• Work to be completed: Exercise in exact copying: restate word for word only the lines below from the one containing "مدينة الجنينة ومقتل (300) شاب" through the one containing "16 самых странных портретов будущих мамоче", omitting any pictures.

• Saved data entries:
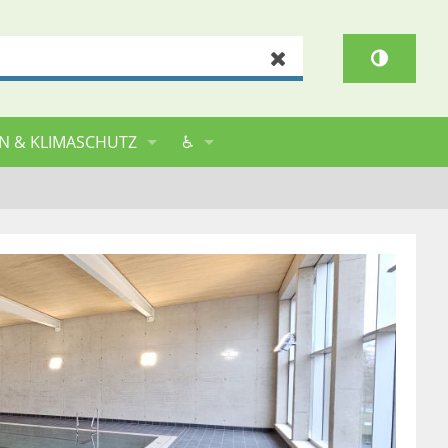
Zurücksetzen
N & KLIMASCHUTZ
♿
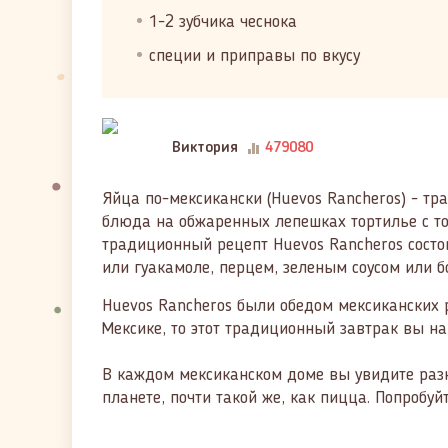
1-2 зубчика чеснока
специи и приправы по вкусу
Виктория
479080
Яйца по-мексикански (Huevos Rancheros) - тр
блюда на обжаренных лепешках тортилье с том
традиционный рецепт Huevos Rancheros состо
или гуакамоле, перцем, зеленым соусом или б
Huevos Rancheros были обедом мексиканских р
Мексике, то этот традиционный завтрак вы на
В каждом мексиканском доме вы увидите разн
планете, почти такой же, как пицца. Попробуй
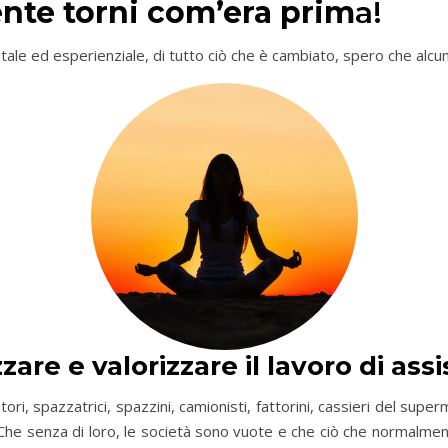
ente torni com’era prim
a!
ale ed esperienziale, di tutto ciò che è cambiato, spero che alcu
re e valorizzare il lavoro di assi
ri, spazzatrici, spazzini, camionisti, fattorini, cassieri del sup
 Che senza di loro, le società sono vuote e che ciò che normalment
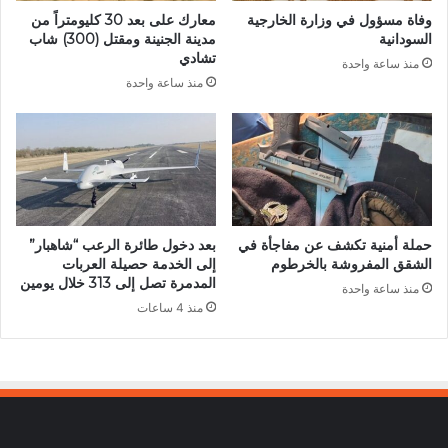
وفاة مسؤول في وزارة الخارجية
معارك على بعد 30 كليومتراً من
السودانية
مدينة الجنينة ومقتل (300) شاب
تشادي
منذ ساعة واحدة
منذ ساعة واحدة
حملة أمنية تكشف عن مفاجأة في
بعد دخول طائرة الرعب “شاهبار”
الشقق المفروشة بالخرطوم
إلى الخدمة حصيلة العربات
المدمرة تصل إلى 313 خلال يومين
منذ ساعة واحدة
منذ 4 ساعات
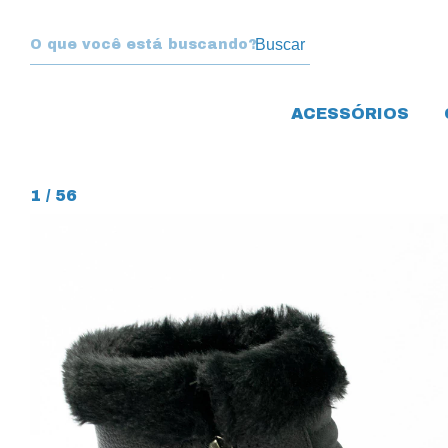
Buscar
ACESSÓRIOS
1
/
56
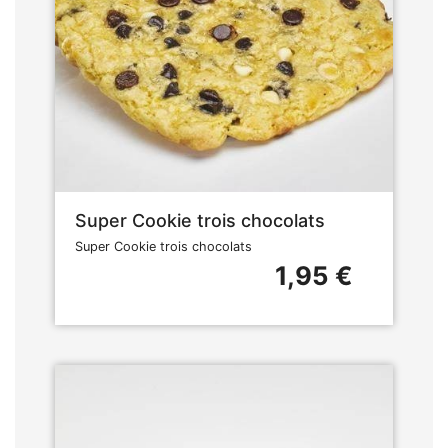
Super Cookie trois chocolats
Super Cookie trois chocolats
1,95 €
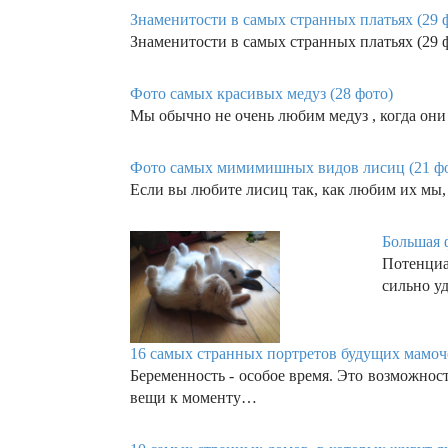
Знаменитости в самых странных платьях (29 
Знаменитости в самых странных платьях (29 
Фото самых красивых медуз (28 фото)
Мы обычно не очень любим медуз , когда они
Фото самых мимимишных видов лисиц (21 ф
Если вы любите лисиц так, как любим их мы,
Большая 
Потенци
сильно у
16 самых странных портретов будущих мамоче
Беременность - особое время. Это возможнос
вещи к моменту…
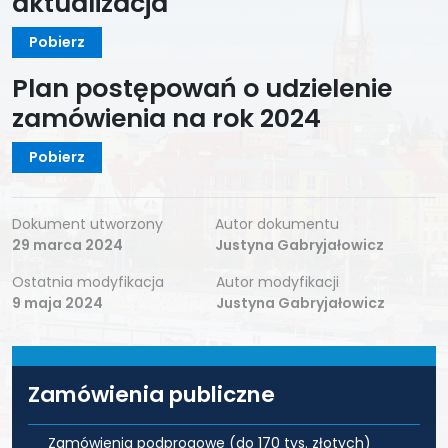
aktualizacja
Pobierz
Plan postępowań o udzielenie
zamówienia na rok 2024
Pobierz
Dokument utworzony
Autor dokumentu
29 marca 2024
Justyna Gabryjałowicz
Ostatnia modyfikacja
Autor modyfikacji
9 maja 2024
Justyna Gabryjałowicz
Zamówienia publiczne
Zamówienia podprogowe (do 170 tys. złotych)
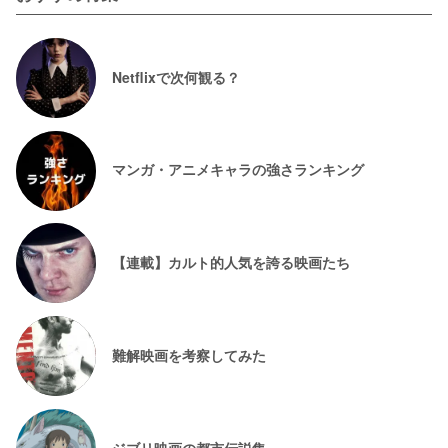
Netflixで次何観る？
マンガ・アニメキャラの強さランキング
【連載】カルト的人気を誇る映画たち
難解映画を考察してみた
ジブリ映画の都市伝説集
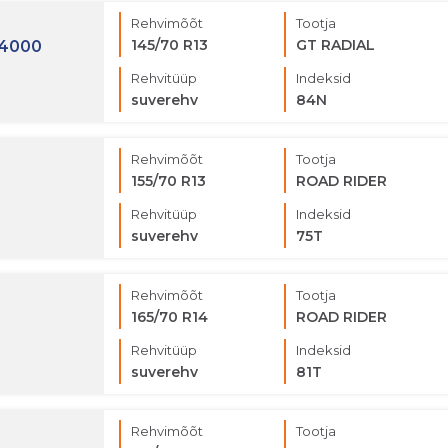
Rehvimõõt
Tootja
145/70 R13
GT RADIAL
-4000
Rehvitüüp
Indeksid
suverehv
84N
Rehvimõõt
Tootja
155/70 R13
ROAD RIDER
Rehvitüüp
Indeksid
suverehv
75T
Rehvimõõt
Tootja
165/70 R14
ROAD RIDER
Rehvitüüp
Indeksid
suverehv
81T
Rehvimõõt
Tootja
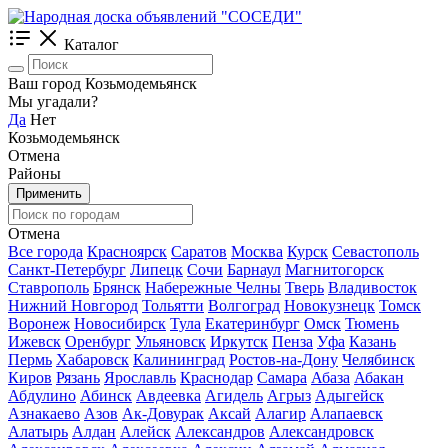
Каталог
Ваш город Козьмодемьянск
Мы угадали?
Да
Нет
Козьмодемьянск
Отмена
Районы
Применить
Отмена
Все города
Красноярск
Саратов
Москва
Курск
Севастополь
Санкт-Петербург
Липецк
Сочи
Барнаул
Магнитогорск
Ставрополь
Брянск
Набережные Челны
Тверь
Владивосток
Нижний Новгород
Тольятти
Волгоград
Новокузнецк
Томск
Воронеж
Новосибирск
Тула
Екатеринбург
Омск
Тюмень
Ижевск
Оренбург
Ульяновск
Иркутск
Пенза
Уфа
Казань
Пермь
Хабаровск
Калининград
Ростов-на-Дону
Челябинск
Киров
Рязань
Ярославль
Краснодар
Самара
Абаза
Абакан
Абдулино
Абинск
Авдеевка
Агидель
Агрыз
Адыгейск
Азнакаево
Азов
Ак-Довурак
Аксай
Алагир
Алапаевск
Алатырь
Алдан
Алейск
Александров
Александровск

• Answer section:
مدينة الجنينة ومقتل (300) شاب
تشادي
منذ ساعة واحدة
منذ ساعة واحدة
حملة أمنية تكشف عن مفاجأة في
بعد دخول طائرة الرعب “شاهبار”
الشقق المفروشة بالخرطوم
إلى الخدمة حصيلة العربات
المدمرة تصل إلى 313 خلال يومين
منذ ساعة واحدة
منذ 4 ساعات
Buscar
ACESSÓRIOS
1
/
56
Super Cookie trois chocolats
Super Cookie trois chocolats
1,95 €
Знаменитости в самых странных платьях (29 
Знаменитости в самых странных платьях (29 
Фото самых красивых медуз (28 фото)
Мы обычно не очень любим медуз , когда они
Фото самых мимимишных видов лисиц (21 ф
Если вы любите лисиц так, как любим их мы,
Большая 
Потенци
сильно у
16 самых странных портретов будущих мамоче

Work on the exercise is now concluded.